In the spirit of parallelism, MCE provides a generator for sequence of numbers which is beneficial for parallelizing the outer loop. The Sereal module is requested if available. Otherwise, freeze and thaw are provided by the Storable module. The Sereal module is ~ 2x faster for large data and likely helpful after completing audacious actions with @queue possibly saved into @ret.
I'm not sure what is needed once the @queue reaches $qsize. Thus, added @ret.
The non-parallel code (by Karl) takes 8.647 seconds with the parallel code completing in 2.418 seconds.
use MCE::Flow Sereal => 1;
use Time::HiRes qw(time);
my $start = time;
my @queue;
my @line;
# same ratio - i guess 20 MP
my $width = 1280 * 4;
my $height = 1024 * 4;
my $qsize = 32;
# The bounds_only option applies to sequence of numbers
# which means to compute the begin and end boundaries only,
# not the numbers in between.

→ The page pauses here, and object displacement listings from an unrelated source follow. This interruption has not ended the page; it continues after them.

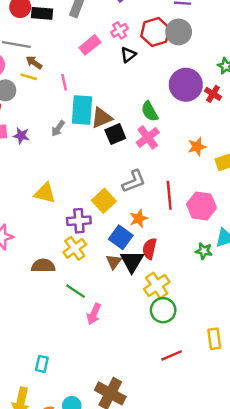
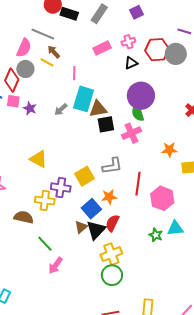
purple circle: (186, 85) -> (141, 96), moved
yellow cross: (75, 248) -> (45, 201), moved, turned 30

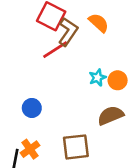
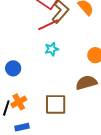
cyan star: (98, 78) -> (52, 49), moved
blue circle: (32, 108) -> (13, 68), moved

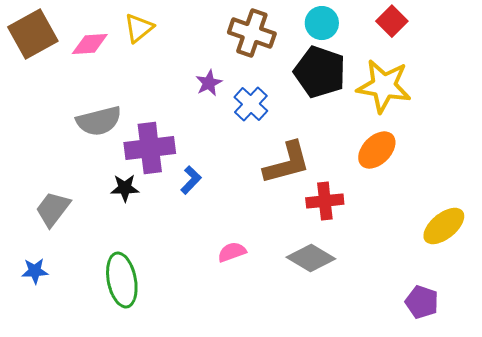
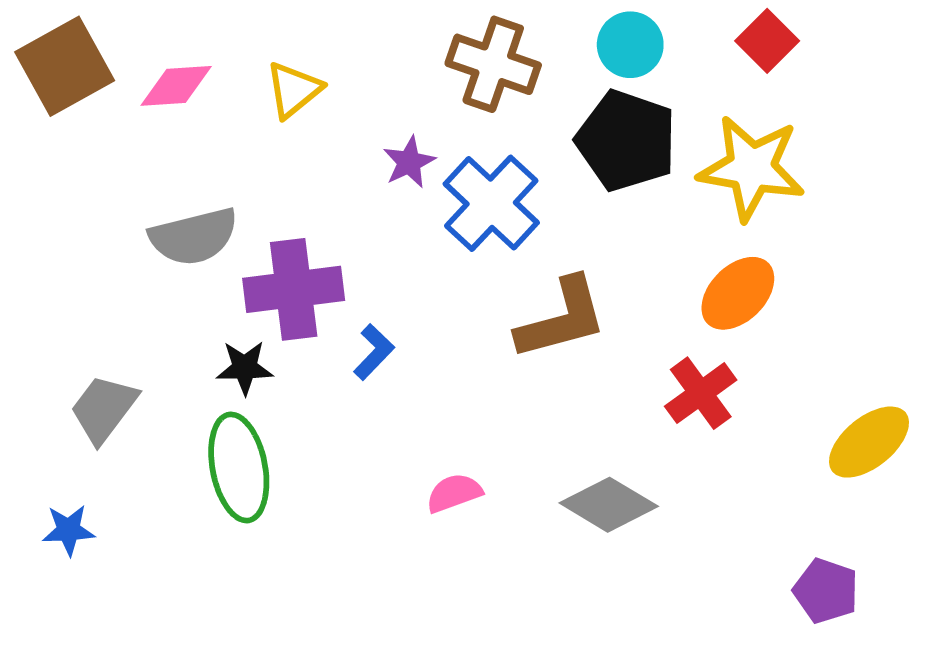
yellow triangle: (139, 28) -> (294, 90), moved
blue cross: (251, 104) -> (491, 203), size x1.4
red cross: (325, 201) -> (701, 393), moved, turned -30
green ellipse: (122, 280) -> (239, 467), moved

Thus, workers receive 2
# numbers in @{ $chunk_ref }.
MCE::Flow::init(
max_workers => 'auto',
chunk_size => 16,
bounds_only => 1,
gather => sub {
my (@ret) = @_;
}
);
# Same as mce_flow_s sub { ... }, 0, $width - 1;
MCE::Flow::run_seq( sub {
my ($mce, $chunk_ref, $chunk_id) = @_;
for my $x ( $chunk_ref->[0] .. $chunk_ref->[1] ) {
for my $y ( 0 .. $height - 1 ) {
my $coords = [ $x, $y ];
push @line, $coords;
if ( scalar @line == $width ) {
push @queue, [@line];
@line = ();
# audacious actions start here
if ( scalar @queue == $qsize ) {
my @ret; # save output to @ret ??
# dd \@queue;
MCE->gather(@ret);
@queue = ();
}
}
}
}
}, 0, $width - 1 );
printf "Took %.3f seconds\n", time - $start;